Search code examples
netbeansjavafxutf-8mojibake

Mojibake in JavaFX (works fine in Netbeans)


Working on a simple translator project in Netbeans using JavaFX. Running it from Netbeans, it compiles and works perfectly. No rendering issues:

appearance when launched from Netbeans

But when running the same executable ([project-folder]\dist\Translator.jar):

mojibake in \dist\Translator.jar

Mojibake. Same thing for ([project-folder]\dist\run##########\Translator.jar):

mojibake in \dist\run##########\Translator.jar

There are four places the text could be misformatted: a list of terms is sent to the translator, which uses a web service to retrieve the translations (1). These are then cached in files (2), and are loaded by a parser (3), which makes data available for display in the JavaFX window (4). I've inspected the files and they're valid UTF-8, and the parser only runs when it's loading an existing file, which a new deployment wouldn't have any of. So I've narrowed it down to the display in the JavaFX window.


Solution

  • I'm sorry my question wasn't fantastic, but I've come across many people with similar issues and it was hard to isolate the specific case for mine.

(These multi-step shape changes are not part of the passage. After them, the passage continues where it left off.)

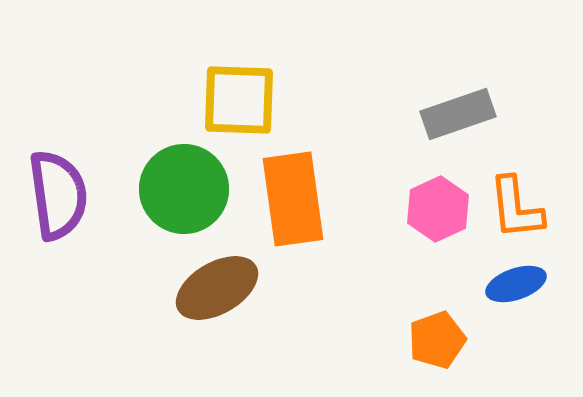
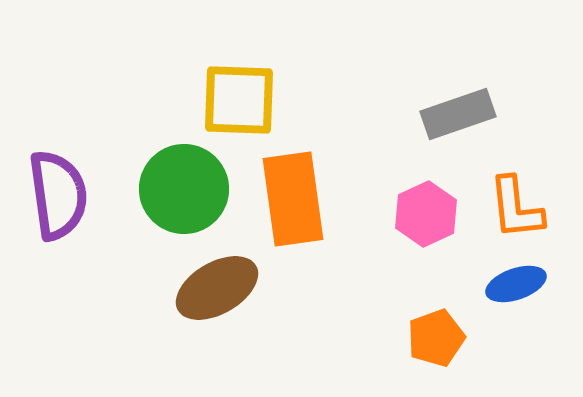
pink hexagon: moved 12 px left, 5 px down
orange pentagon: moved 1 px left, 2 px up
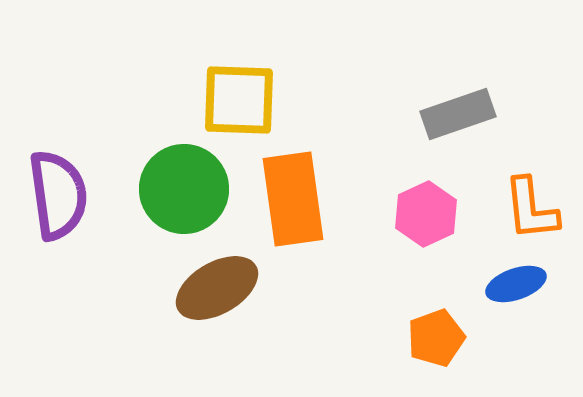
orange L-shape: moved 15 px right, 1 px down
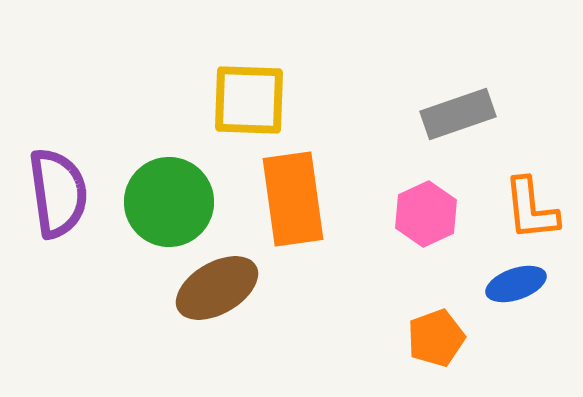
yellow square: moved 10 px right
green circle: moved 15 px left, 13 px down
purple semicircle: moved 2 px up
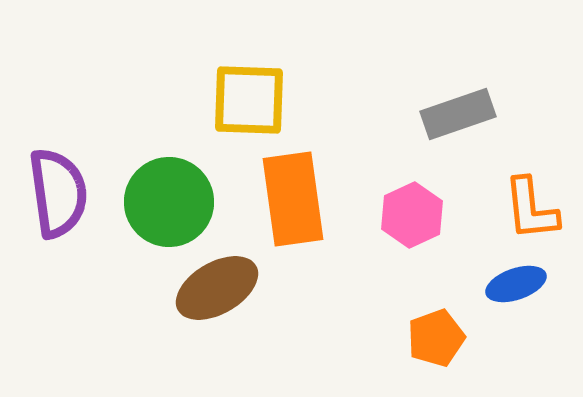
pink hexagon: moved 14 px left, 1 px down
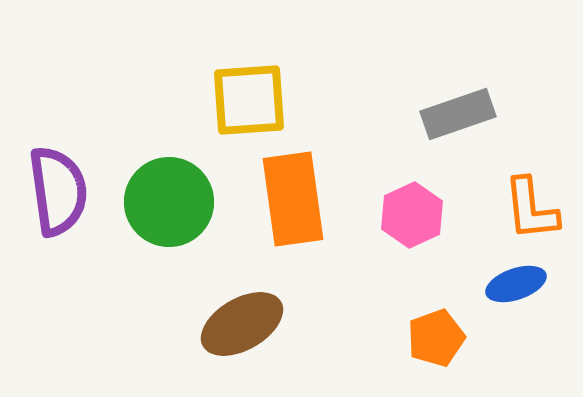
yellow square: rotated 6 degrees counterclockwise
purple semicircle: moved 2 px up
brown ellipse: moved 25 px right, 36 px down
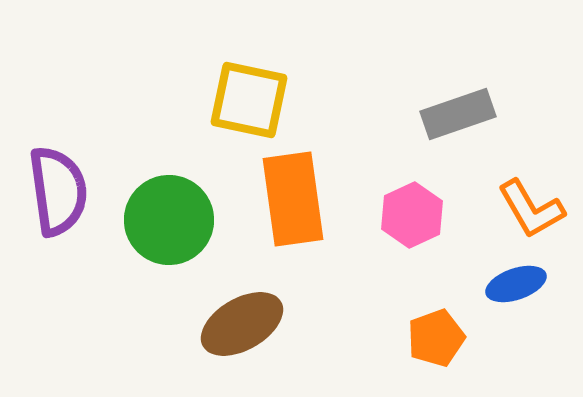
yellow square: rotated 16 degrees clockwise
green circle: moved 18 px down
orange L-shape: rotated 24 degrees counterclockwise
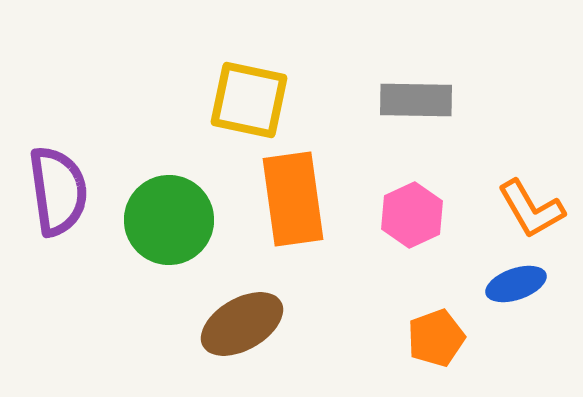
gray rectangle: moved 42 px left, 14 px up; rotated 20 degrees clockwise
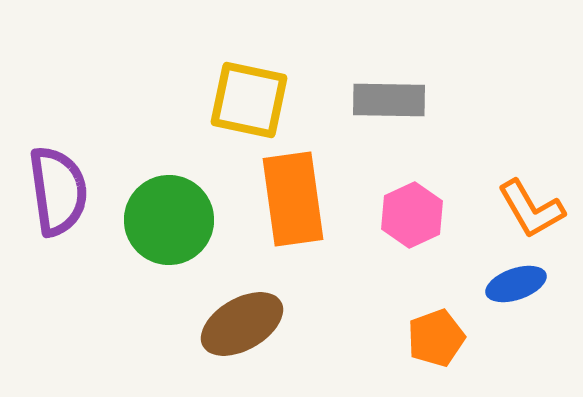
gray rectangle: moved 27 px left
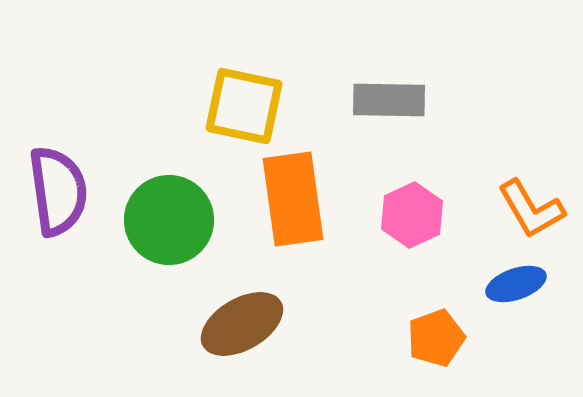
yellow square: moved 5 px left, 6 px down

    The crux of the issue is that Netbeans will automatically execute all JVM sessions with UTF-8 as the default encoding (as far as I'm aware). Normally this isn't an issue, but when working with languages that take advantage of disputed codepoints within the UTF-8 specification, this will likely guarantee mojibake will be spat out by any JVM that uses an encoding other than UTF-8. This is a majority of them, because the JVM specification says that the best practice is to use the host system's encoding, which is frequently not UTF-8.

    The question Java compiler platform file encoding problem helped me to address the issue. Since I don't have access to the JVM arguments for every system my code will run on (which seems unrealistic), the solution below is what I personally opted for.

    /**
     * Converts a string from the system default encoding into UTF-8.
     * This fixes rendering issues for UTF-8 characters where the default
     * encoding would yield mojibake.  Should be run against any Strings that
     * will be displayed to the end user directly that may contain UTF-8
     * characters.
     * 
     * @param string    The String to be re-encoded.
     * @return          the re-encoded string
     */
    public static String convertToUTF8(String string){
        return new String(string.getBytes(Charset.defaultCharset()), Charset.forName("UTF-8"));
    }
    

    A simple little method that gets the job done, called as necessary.